<<<<

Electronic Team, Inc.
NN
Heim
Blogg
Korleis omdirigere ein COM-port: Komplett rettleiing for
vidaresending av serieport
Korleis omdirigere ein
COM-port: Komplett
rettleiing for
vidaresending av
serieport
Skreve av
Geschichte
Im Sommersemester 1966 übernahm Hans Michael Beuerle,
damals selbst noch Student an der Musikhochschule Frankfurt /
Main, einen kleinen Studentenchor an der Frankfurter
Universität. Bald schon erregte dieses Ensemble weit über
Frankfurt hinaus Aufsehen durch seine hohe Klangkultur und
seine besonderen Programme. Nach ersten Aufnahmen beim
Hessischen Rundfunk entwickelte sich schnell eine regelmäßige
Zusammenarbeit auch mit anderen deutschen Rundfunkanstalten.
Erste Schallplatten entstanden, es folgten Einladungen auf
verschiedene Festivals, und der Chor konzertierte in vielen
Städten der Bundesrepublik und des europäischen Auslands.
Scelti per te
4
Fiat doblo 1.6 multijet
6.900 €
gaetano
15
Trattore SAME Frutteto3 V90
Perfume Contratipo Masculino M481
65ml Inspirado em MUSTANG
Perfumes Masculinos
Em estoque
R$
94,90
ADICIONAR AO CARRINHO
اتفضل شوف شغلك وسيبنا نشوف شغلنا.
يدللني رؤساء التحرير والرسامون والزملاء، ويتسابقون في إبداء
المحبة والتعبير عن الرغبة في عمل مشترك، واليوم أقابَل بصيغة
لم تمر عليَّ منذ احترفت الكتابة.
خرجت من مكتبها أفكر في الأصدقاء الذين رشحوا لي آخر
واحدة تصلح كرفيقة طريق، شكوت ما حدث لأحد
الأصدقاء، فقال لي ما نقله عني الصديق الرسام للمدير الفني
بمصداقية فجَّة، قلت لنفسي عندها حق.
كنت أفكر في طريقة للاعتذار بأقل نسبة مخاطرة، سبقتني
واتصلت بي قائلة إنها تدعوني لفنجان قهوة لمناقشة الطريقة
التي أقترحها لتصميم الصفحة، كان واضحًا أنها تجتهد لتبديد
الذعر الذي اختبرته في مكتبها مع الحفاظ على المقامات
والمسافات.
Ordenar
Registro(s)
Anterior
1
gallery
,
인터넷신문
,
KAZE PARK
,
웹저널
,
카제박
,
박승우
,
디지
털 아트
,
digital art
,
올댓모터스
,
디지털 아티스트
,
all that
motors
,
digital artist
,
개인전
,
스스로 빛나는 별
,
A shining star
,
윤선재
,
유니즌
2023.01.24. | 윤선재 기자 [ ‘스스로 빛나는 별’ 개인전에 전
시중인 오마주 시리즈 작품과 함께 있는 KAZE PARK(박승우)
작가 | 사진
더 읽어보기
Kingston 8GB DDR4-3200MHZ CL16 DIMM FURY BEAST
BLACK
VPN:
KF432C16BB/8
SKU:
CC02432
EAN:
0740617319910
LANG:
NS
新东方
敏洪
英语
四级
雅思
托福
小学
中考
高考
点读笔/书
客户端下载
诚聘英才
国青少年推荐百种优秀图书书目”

>>>>

- WHAT THE TASK REQUIRES:
Copy here each line of the preceding records with "seine" in it.

- ANSWER SECTION:
Frankfurt hinaus Aufsehen durch seine hohe Klangkultur und
seine besonderen Programme. Nach ersten Aufnahmen beim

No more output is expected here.